<<<<

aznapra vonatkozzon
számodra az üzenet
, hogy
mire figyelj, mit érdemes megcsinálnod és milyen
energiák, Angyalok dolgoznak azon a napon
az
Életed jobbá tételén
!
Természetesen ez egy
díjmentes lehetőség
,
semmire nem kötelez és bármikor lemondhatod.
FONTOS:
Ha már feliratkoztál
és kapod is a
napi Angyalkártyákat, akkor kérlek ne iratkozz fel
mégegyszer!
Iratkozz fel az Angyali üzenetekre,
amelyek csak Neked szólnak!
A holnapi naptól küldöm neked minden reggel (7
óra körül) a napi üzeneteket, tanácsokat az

>>>>

» EXERCISE GOAL
Nothing should appear in the answer except the lines from the one with "díjmentes lehetőség" through the final line of the records, written exactly.

» ANSWER TO THIS PROBLEM
díjmentes lehetőség
,
semmire nem kötelez és bármikor lemondhatod.
FONTOS:
Ha már feliratkoztál
és kapod is a
napi Angyalkártyákat, akkor kérlek ne iratkozz fel
mégegyszer!
Iratkozz fel az Angyali üzenetekre,
amelyek csak Neked szólnak!
A holnapi naptól küldöm neked minden reggel (7
óra körül) a napi üzeneteket, tanácsokat az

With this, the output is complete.